#### EXERCISE PROMPT
The answer should consist of each line below that contains the word "target".
##### SOURCE MATERIAL #####
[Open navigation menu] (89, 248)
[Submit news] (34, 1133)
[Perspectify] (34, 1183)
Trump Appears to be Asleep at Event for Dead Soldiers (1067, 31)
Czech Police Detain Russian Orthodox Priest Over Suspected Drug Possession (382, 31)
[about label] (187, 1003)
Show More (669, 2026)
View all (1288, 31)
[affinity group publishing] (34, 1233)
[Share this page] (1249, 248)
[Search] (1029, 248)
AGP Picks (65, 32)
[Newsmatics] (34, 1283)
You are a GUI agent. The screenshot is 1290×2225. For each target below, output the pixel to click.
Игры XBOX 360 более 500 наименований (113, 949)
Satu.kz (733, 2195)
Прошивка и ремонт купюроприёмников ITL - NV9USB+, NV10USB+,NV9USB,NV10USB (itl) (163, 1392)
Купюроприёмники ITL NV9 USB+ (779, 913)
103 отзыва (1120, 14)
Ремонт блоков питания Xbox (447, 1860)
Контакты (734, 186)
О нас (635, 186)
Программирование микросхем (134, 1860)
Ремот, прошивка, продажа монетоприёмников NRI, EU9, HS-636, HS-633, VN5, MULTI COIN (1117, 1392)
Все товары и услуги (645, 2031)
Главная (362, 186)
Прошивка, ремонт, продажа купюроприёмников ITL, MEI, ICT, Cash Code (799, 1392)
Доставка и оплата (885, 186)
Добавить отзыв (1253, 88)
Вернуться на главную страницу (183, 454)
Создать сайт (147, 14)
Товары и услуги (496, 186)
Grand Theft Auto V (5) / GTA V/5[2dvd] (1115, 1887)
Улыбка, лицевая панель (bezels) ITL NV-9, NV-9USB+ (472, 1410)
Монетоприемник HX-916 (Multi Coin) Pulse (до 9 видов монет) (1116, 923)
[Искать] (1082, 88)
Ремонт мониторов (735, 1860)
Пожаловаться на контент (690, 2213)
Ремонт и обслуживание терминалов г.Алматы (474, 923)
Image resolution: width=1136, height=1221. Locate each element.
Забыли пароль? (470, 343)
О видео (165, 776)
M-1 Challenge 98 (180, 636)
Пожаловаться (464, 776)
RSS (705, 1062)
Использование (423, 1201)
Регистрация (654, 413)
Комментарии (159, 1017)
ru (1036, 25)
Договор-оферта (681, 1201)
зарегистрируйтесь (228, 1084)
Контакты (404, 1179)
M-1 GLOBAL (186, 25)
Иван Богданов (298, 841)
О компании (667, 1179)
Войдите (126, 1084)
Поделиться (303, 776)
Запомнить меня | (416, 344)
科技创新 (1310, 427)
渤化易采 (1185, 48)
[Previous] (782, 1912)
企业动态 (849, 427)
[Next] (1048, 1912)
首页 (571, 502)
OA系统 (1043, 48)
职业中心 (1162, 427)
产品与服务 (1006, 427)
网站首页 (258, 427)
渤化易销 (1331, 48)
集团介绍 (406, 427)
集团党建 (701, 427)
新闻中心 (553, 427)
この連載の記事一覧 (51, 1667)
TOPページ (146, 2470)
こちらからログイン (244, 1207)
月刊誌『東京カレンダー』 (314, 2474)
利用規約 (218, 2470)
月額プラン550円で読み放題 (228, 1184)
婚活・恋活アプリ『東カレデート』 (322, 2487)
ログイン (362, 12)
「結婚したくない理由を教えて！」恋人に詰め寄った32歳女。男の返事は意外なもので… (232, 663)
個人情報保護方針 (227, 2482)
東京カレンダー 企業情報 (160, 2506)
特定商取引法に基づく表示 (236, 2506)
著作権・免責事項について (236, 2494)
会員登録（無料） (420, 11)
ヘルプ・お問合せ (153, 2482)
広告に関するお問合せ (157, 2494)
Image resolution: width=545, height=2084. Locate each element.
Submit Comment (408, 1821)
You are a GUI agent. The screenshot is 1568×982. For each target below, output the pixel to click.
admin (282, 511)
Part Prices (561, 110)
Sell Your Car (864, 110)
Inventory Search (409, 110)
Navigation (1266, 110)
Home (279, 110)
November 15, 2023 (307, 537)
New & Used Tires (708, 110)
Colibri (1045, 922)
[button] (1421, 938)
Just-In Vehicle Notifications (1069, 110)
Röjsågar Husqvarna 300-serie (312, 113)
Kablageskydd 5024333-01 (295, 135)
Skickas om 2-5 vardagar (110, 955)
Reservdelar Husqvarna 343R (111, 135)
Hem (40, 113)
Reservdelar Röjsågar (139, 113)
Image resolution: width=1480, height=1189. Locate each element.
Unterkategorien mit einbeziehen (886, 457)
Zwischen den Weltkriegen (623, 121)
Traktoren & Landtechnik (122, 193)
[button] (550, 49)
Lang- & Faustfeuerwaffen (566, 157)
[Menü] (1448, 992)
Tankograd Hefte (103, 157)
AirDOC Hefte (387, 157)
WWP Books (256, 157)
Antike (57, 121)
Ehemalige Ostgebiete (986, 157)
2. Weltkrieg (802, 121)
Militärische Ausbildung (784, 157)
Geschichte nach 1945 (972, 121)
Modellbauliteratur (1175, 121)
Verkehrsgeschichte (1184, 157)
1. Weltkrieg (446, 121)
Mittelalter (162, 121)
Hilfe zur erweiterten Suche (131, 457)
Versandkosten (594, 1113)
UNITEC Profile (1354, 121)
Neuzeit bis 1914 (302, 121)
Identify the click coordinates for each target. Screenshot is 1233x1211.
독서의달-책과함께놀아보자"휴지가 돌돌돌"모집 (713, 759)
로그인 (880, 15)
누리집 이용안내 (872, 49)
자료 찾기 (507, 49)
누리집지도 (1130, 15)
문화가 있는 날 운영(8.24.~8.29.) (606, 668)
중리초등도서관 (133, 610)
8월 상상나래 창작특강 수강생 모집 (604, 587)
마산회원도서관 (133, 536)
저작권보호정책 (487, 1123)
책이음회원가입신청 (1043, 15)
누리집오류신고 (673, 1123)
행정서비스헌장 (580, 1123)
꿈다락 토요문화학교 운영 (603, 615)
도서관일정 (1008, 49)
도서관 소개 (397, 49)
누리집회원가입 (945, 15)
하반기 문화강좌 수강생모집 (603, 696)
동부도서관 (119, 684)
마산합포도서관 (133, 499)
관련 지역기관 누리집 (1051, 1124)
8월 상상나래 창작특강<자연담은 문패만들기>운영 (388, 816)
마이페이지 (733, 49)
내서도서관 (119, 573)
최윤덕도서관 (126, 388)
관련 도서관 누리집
#####
#### RESPONSE BOX
You are a GUI agent. The screenshot is 1290×2225. For each target below, output the pixel to click.
You are a GUI agent. The screenshot is 1568×982. For each target below, output the pixel to click.
Identify the click coordinates for each target. Screenshot is 1233x1211.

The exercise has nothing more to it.